Task goal: Reproduce the records below in full and word for word, excluding pictures.

Saved data entries:
=== Begin Enclosure ===

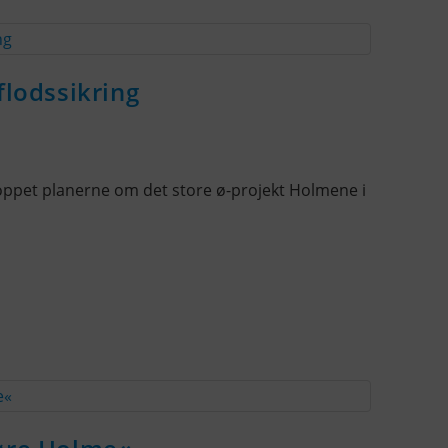
flodssikring
ppet planerne om det store ø-projekt Holmene i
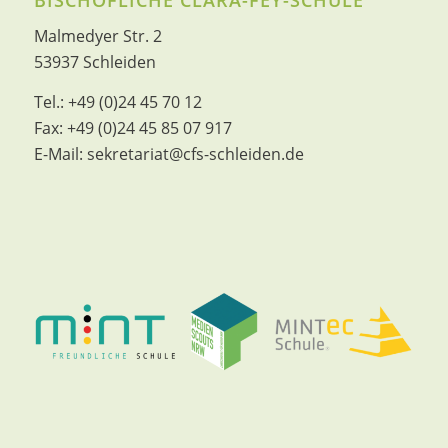
Malmedyer Str. 2
53937 Schleiden
Tel.:
+49 (0)24 45 70 12
Fax:
+49 (0)24 45 85 07 917
E-Mail:
sekretariat@cfs-schleiden.de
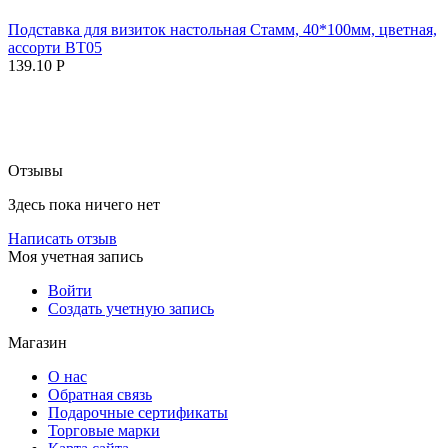
Подставка для визиток настольная Стамм, 40*100мм, цветная,
ассорти ВТ05
139.10
Р
Отзывы
Здесь пока ничего нет
Написать отзыв
Моя учетная запись
Войти
Создать учетную запись
Магазин
О нас
Обратная связь
Подарочные сертификаты
Торговые марки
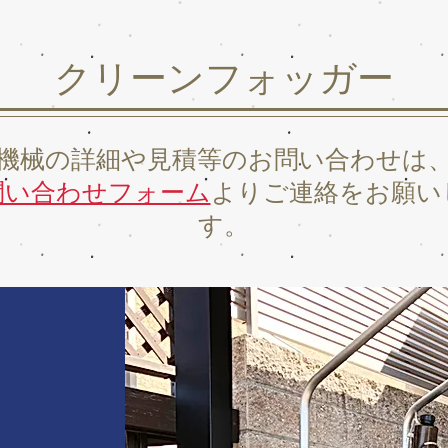
クリーンフォッガー
機械の詳細や見積等のお問い合わせは
問い合わせフォーム
よりご連絡をお願い
す。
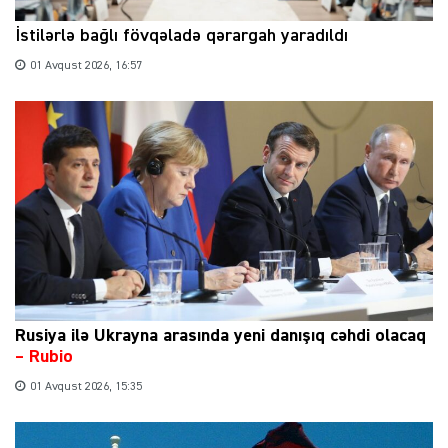
İstilərlə bağlı fövqəladə qərargah yaradıldı
01 Avqust 2026, 16:57
Rusiya ilə Ukrayna arasında yeni danışıq cəhdi olacaq
– Rubio
01 Avqust 2026, 15:35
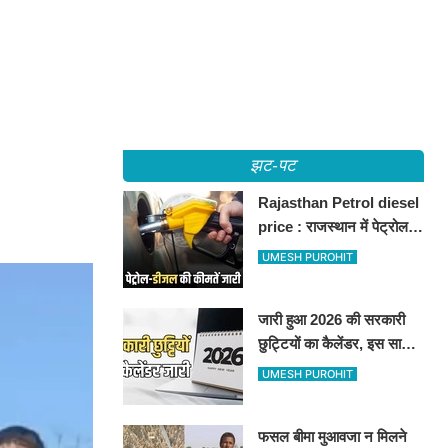
झट-पट
Rajasthan Petrol diesel
price : राजस्थान में पेट्रोल-
डीजल की कीमतें जारी, जानिए
UMESH PUROHIT
बीकानेर समेत पुरे प्रदेश में नए
रेट
जारी हुआ 2026 की सरकारी
छुट्टियों का कैलेंडर, इस साल
कई बार मिलेगा लगातार
UMESH PUROHIT
अवकाश, देखें
फसल बीमा मुआवजा न मिलने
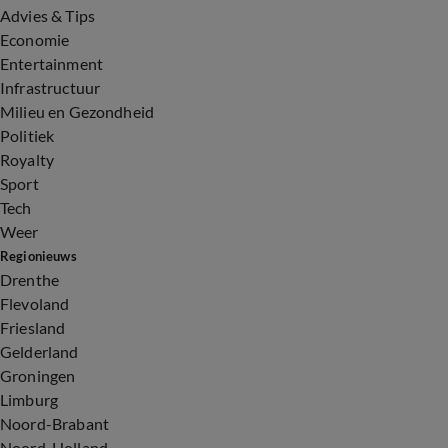
Advies & Tips
Economie
Entertainment
Infrastructuur
Milieu en Gezondheid
Politiek
Royalty
Sport
Tech
Weer
Regionieuws
Drenthe
Flevoland
Friesland
Gelderland
Groningen
Limburg
Noord-Brabant
Noord-Holland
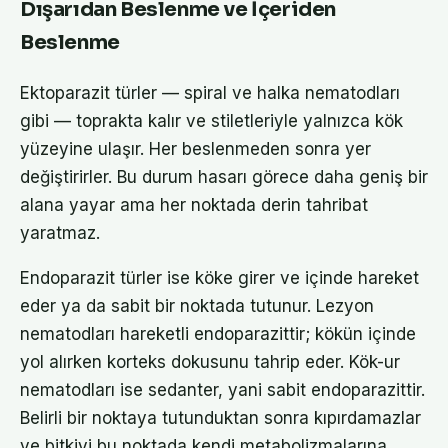
Dışarıdan Beslenme ve İçeriden
Beslenme
Ektoparazit türler — spiral ve halka nematodları
gibi — toprakta kalır ve stiletleriyle yalnızca kök
yüzeyine ulaşır. Her beslenmeden sonra yer
değiştirirler. Bu durum hasarı görece daha geniş bir
alana yayar ama her noktada derin tahribat
yaratmaz.
Endoparazit türler ise köke girer ve içinde hareket
eder ya da sabit bir noktada tutunur. Lezyon
nematodları hareketli endoparazittir; kökün içinde
yol alırken korteks dokusunu tahrip eder. Kök-ur
nematodları ise sedanter, yani sabit endoparazittir.
Belirli bir noktaya tutunduktan sonra kıpırdamazlar
ve bitkiyi bu noktada kendi metabolizmalarına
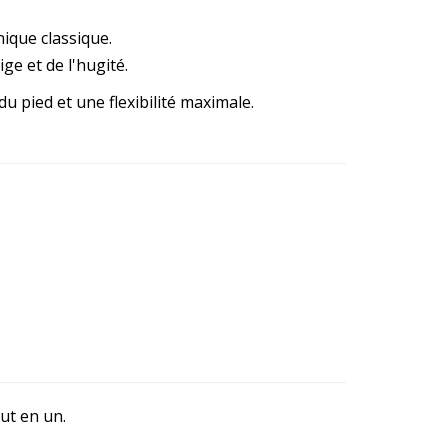
nique classique.
ge et de l'hugité.
 pied et une flexibilité maximale.
out en un.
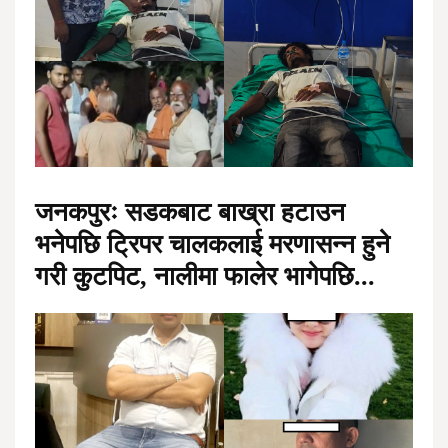
जनकपुरः सडकबाट बाख्रा हटाउन
भनेपछि ट्रिपर चालकलाई मरणासन्न हुने
गरी कुटपिट, नालीमा फालेर भागेपछि...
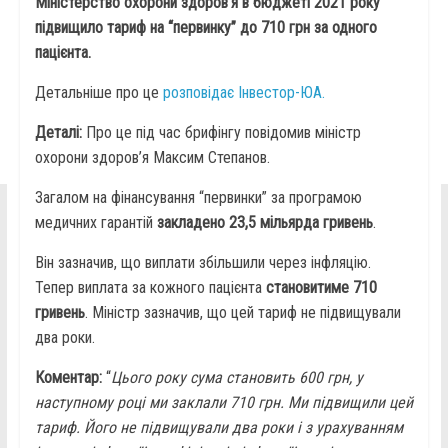
Міністерство охорони здоров’я в бюджеті 2021 року
підвищило тариф на “первинку” до 710 грн за одного
пацієнта.
Детальніше про це
розповідає Інвестор-ЮА.
Деталі:
Про це під час брифінгу повідомив міністр
охорони здоров’я Максим Степанов.
Загалом на фінансування “первинки” за програмою
медичних гарантій
закладено 23,5 мільярда гривень
.
Він зазначив, що виплати збільшили через інфляцію.
Тепер виплата за кожного пацієнта
становитиме 710
гривень
. Міністр зазначив, що цей тариф не підвищували
два роки.
Коментар:
“
Цього року сума становить 600 грн, у
наступному році ми заклали 710 грн. Ми підвищили цей
тариф. Його не підвищували два роки і з урахуванням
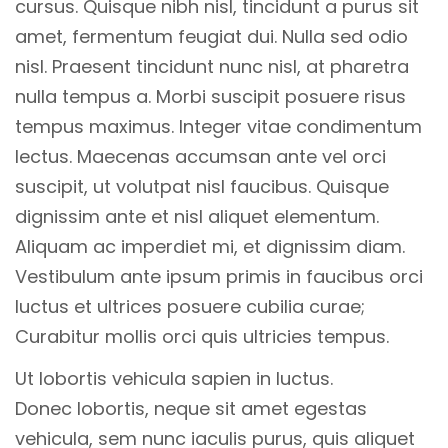
cursus. Quisque nibh nisl, tincidunt a purus sit
amet, fermentum feugiat dui. Nulla sed odio
nisl. Praesent tincidunt nunc nisl, at pharetra
nulla tempus a. Morbi suscipit posuere risus
tempus maximus. Integer vitae condimentum
lectus. Maecenas accumsan ante vel orci
suscipit, ut volutpat nisl faucibus. Quisque
dignissim ante et nisl aliquet elementum.
Aliquam ac imperdiet mi, et dignissim diam.
Vestibulum ante ipsum primis in faucibus orci
luctus et ultrices posuere cubilia curae;
Curabitur mollis orci quis ultricies tempus.
Ut lobortis vehicula sapien in luctus.
Donec lobortis, neque sit amet egestas
vehicula, sem nunc iaculis purus, quis aliquet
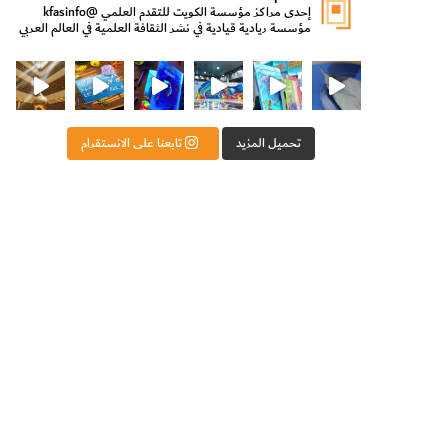
إحدى مراكز مؤسسة الكويت للتقدم العلمي
@kfasinfo
مؤسسة ريادية قيادية في نشر الثقافة العلمية في العالم العربي
ت للتقدم العلمي
ثقافة ووزير الدولة لشؤون الش
من الأعماق نكتشف ومن الكتب نتعلّم
⁨ رجعنا! ما كنّا بعيد! مجهزين لكم كل جديد!⁩
تحميل المزيد
تابعنا على الانستقرام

=== End Enclosure ===

Exercise output:
flodssikring
ppet planerne om det store ø-projekt Holmene i
Malmedyer Str. 2
53937 Schleiden
Tel.:
+49 (0)24 45 70 12
Fax:
+49 (0)24 45 85 07 917
E-Mail:
sekretariat@cfs-schleiden.de
Подставка для визиток настольная Стамм, 40*100мм, цветная,
ассорти ВТ05
139.10
Р
Отзывы
Здесь пока ничего нет
Написать отзыв
Моя учетная запись
Войти
Создать учетную запись
Магазин
О нас
Обратная связь
Подарочные сертификаты
Торговые марки
クリーンフォッガー
機械の詳細や見積等のお問い合わせは
問い合わせフォーム
よりご連絡をお願い
す。
İstilərlə bağlı fövqəladə qərargah yaradıldı
01 Avqust 2026, 16:57
Rusiya ilə Ukrayna arasında yeni danışıq cəhdi olacaq
– Rubio
01 Avqust 2026, 15:35
झट-पट
Rajasthan Petrol diesel
price : राजस्थान में पेट्रोल-
डीजल की कीमतें जारी, जानिए
UMESH PUROHIT
बीकानेर समेत पुरे प्रदेश में नए
रेट
जारी हुआ 2026 की सरकारी
छुट्टियों का कैलेंडर, इस साल
कई बार मिलेगा लगातार
UMESH PUROHIT
अवकाश, देखें
फसल बीमा मुआवजा न मिलने
Advies & Tips
Economie
Entertainment
Infrastructuur
Milieu en Gezondheid
Politiek
Royalty
Sport
Tech
Weer
Regionieuws
Drenthe
Flevoland
Friesland
Gelderland
Groningen
Limburg
Noord-Brabant
Noord-Holland
Dışarıdan Beslenme ve İçeriden
Beslenme
Ektoparazit türler — spiral ve halka nematodları
gibi — toprakta kalır ve stiletleriyle yalnızca kök
yüzeyine ulaşır. Her beslenmeden sonra yer
değiştirirler. Bu durum hasarı görece daha geniş bir
alana yayar ama her noktada derin tahribat
yaratmaz.
Endoparazit türler ise köke girer ve içinde hareket
eder ya da sabit bir noktada tutunur. Lezyon
nematodları hareketli endoparazittir; kökün içinde
yol alırken korteks dokusunu tahrip eder. Kök-ur
nematodları ise sedanter, yani sabit endoparazittir.
Belirli bir noktaya tutunduktan sonra kıpırdamazlar
ve bitkiyi bu noktada kendi metabolizmalarına
nique classique.
ge et de l'hugité.
 pied et une flexibilité maximale.
out en un.
जनकपुरः सडकबाट बाख्रा हटाउन
भनेपछि ट्रिपर चालकलाई मरणासन्न हुने
गरी कुटपिट, नालीमा फालेर भागेपछि...
Міністерство охорони здоров’я в бюджеті 2021 року
підвищило тариф на “первинку” до 710 грн за одного
пацієнта.
Детальніше про це
розповідає Інвестор-ЮА.
Деталі:
Про це під час брифінгу повідомив міністр
охорони здоров’я Максим Степанов.
Загалом на фінансування “первинки” за програмою
медичних гарантій
закладено 23,5 мільярда гривень
.
Він зазначив, що виплати збільшили через інфляцію.
Тепер виплата за кожного пацієнта
становитиме 710
гривень
. Міністр зазначив, що цей тариф не підвищували
два роки.
Коментар:
“
Цього року сума становить 600 грн, у
наступному році ми заклали 710 грн. Ми підвищили цей
тариф. Його не підвищували два роки і з урахуванням
cursus. Quisque nibh nisl, tincidunt a purus sit
amet, fermentum feugiat dui. Nulla sed odio
nisl. Praesent tincidunt nunc nisl, at pharetra
nulla tempus a. Morbi suscipit posuere risus
tempus maximus. Integer vitae condimentum
lectus. Maecenas accumsan ante vel orci
suscipit, ut volutpat nisl faucibus. Quisque
dignissim ante et nisl aliquet elementum.
Aliquam ac imperdiet mi, et dignissim diam.
Vestibulum ante ipsum primis in faucibus orci
luctus et ultrices posuere cubilia curae;
Curabitur mollis orci quis ultricies tempus.
Ut lobortis vehicula sapien in luctus.
Donec lobortis, neque sit amet egestas
vehicula, sem nunc iaculis purus, quis aliquet
إحدى مراكز مؤسسة الكويت للتقدم العلمي
@kfasinfo
مؤسسة ريادية قيادية في نشر الثقافة العلمية في العالم العربي
ت للتقدم العلمي
ثقافة ووزير الدولة لشؤون الش
من الأعماق نكتشف ومن الكتب نتعلّم
⁨ رجعنا! ما كنّا بعيد! مجهزين لكم كل جديد!⁩
تحميل المزيد
تابعنا على الانستقرام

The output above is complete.